When States Rights Are Wrong
Reproductive rights have become a center of attention for the religious right and their political spokespeople. Many are claiming that even providing contraception violates their strongly held religious beliefs. The so-called “Right to Life” movement is basically endorsing a right to be born, but no rights after that. The same folks who want government to stop people from terminating pregnancies (some even after the death of the mother), believe it is immoral for government to intervene to insure the health and wellbeing of those children after they are born. Thus, we see such progressive safety net programs as food stamps and early childhood education being slashed for poor children. Many programs built during the New Deal, Civil Rights movement and War on Poverty have been decimated in recent budget-cutting frenzies that have barely addressed issues pertaining to the other sides of the budgetary spending equation, such as unnecessary tax breaks and subsidies for the wealthy and those who “earn” their income by other than wages and salaries, the subsidies paid to highly profitable and polluting corporations and a bloated military establishment.

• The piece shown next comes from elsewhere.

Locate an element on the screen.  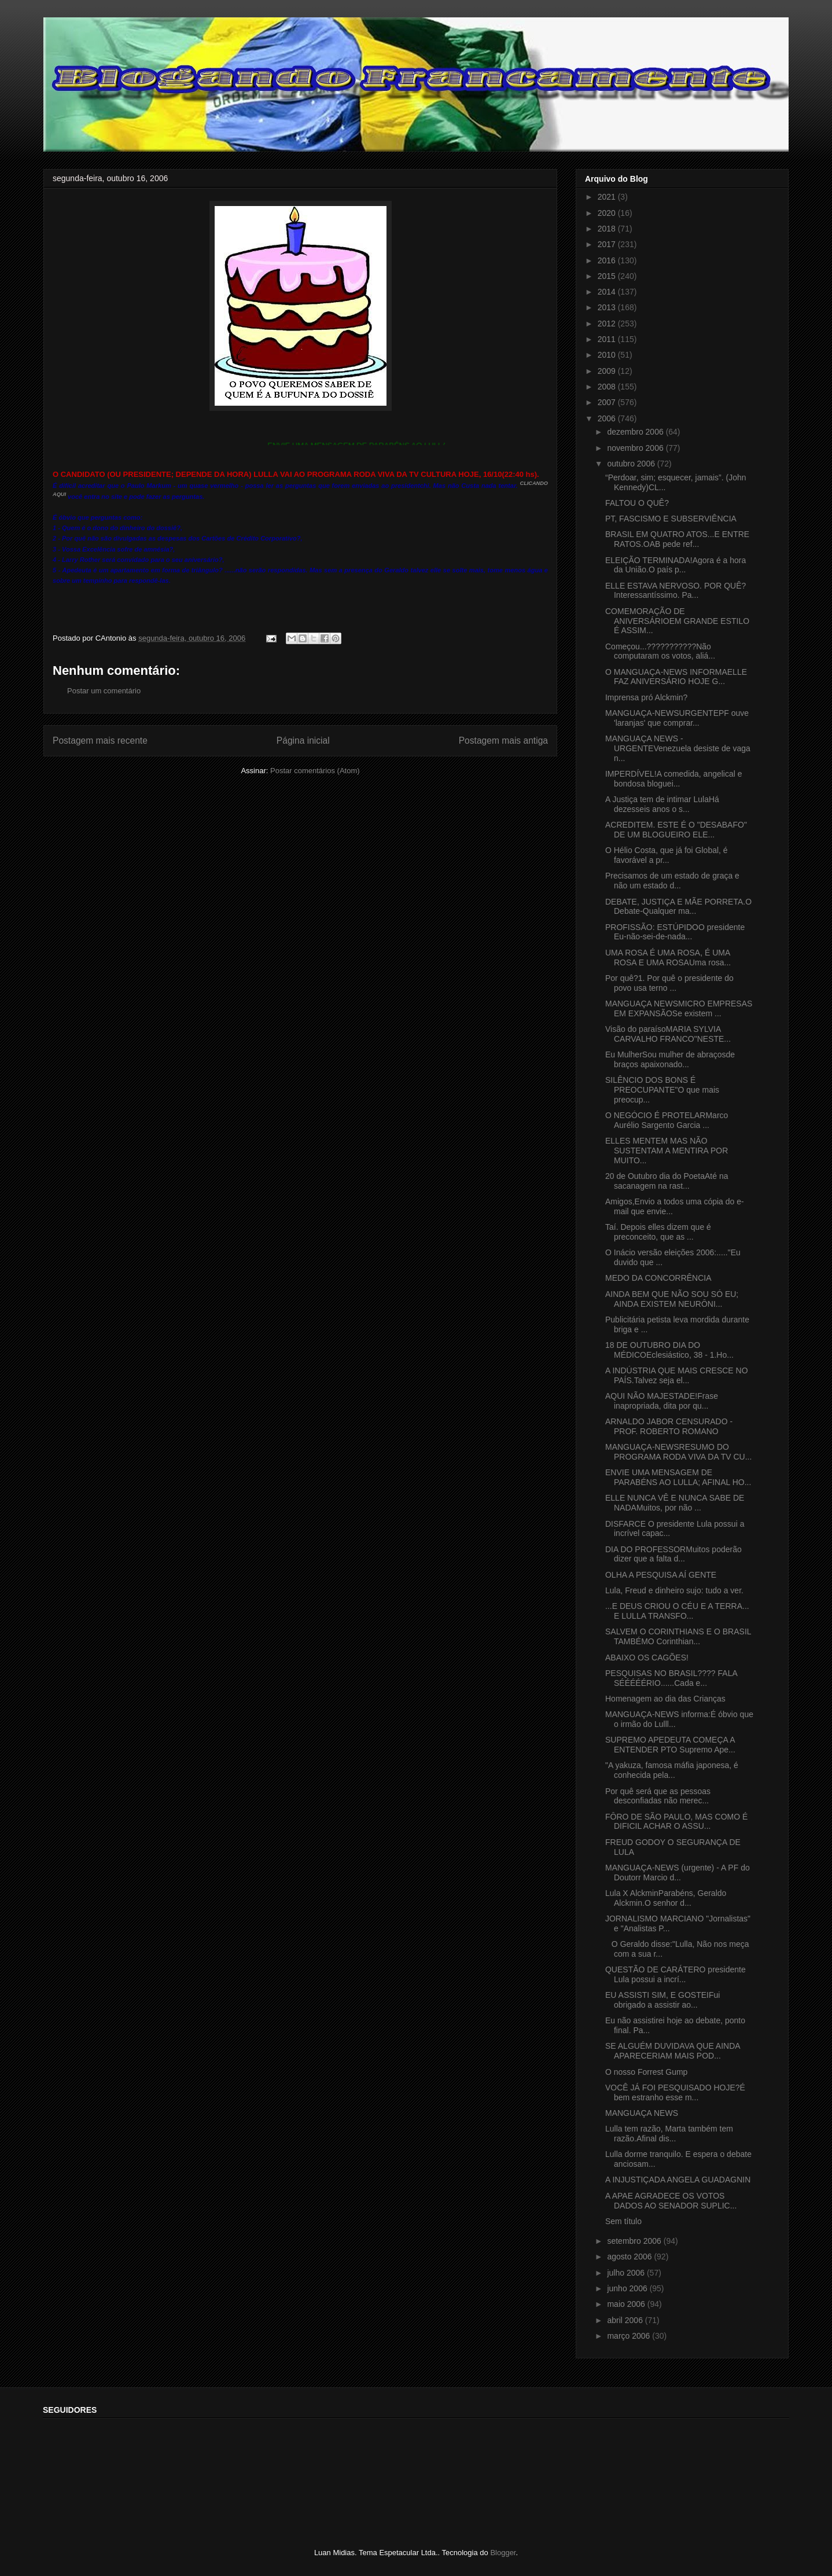
Lula X AlckminParabéns, Geraldo Alckmin.O senhor d... is located at coordinates (665, 1898).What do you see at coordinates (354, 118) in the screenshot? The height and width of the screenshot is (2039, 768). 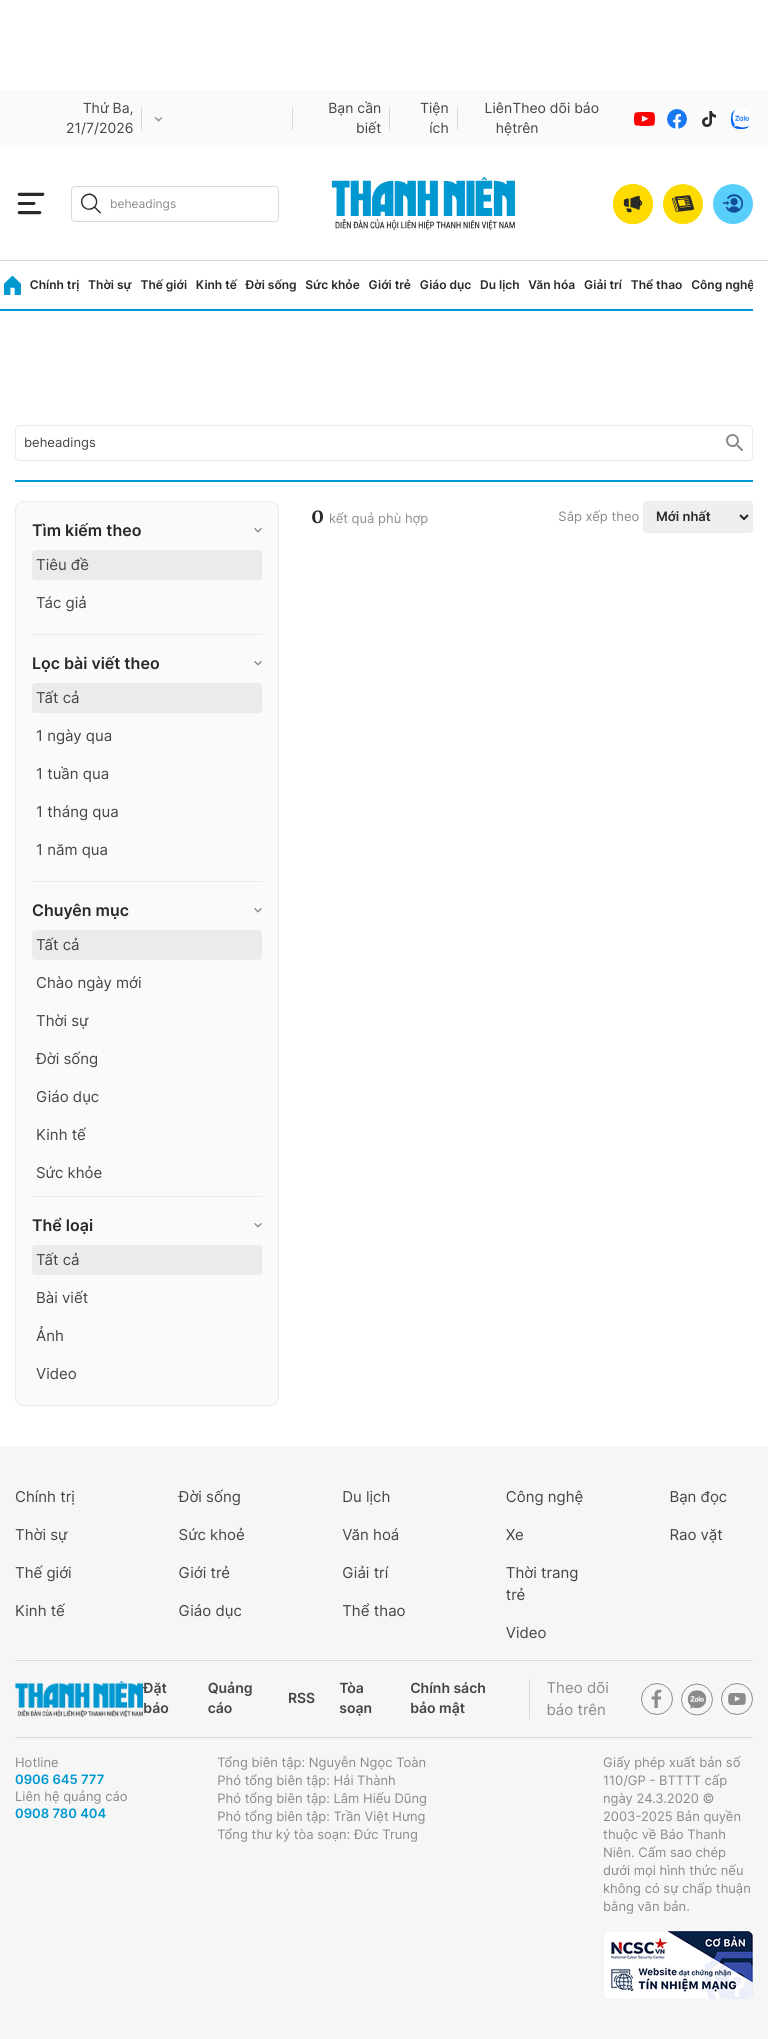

Perhaps the most blatant areas where this unequal treatment of American citizens is currently taking place is in the health care arena and has been caused by both a Supreme Court decision and Republican dominated state legislatures. The unwillingness of about half of the states to accept Medicaid expansion for their people under the ACA has resulted in a coverage gap for millions of people living in those states who are neither poor enough to qualify for Medicaid under the old state rules or to qualify for Federal subsidies to help pay for their insurance premiums. In essence, these states are telling the Federal Government they will not accept the federal funds to pay for the expansion because the Supreme Court ruled they can’t be forced to do so. Those paying in reality are the individuals and families who remain uninsured and the hospitals and other providers who end up footing the bill when they show up at the emergency room with no insurance coverage requiring medical treatment that could have been prevented or more efficiently and humanely administered before they became emergencies.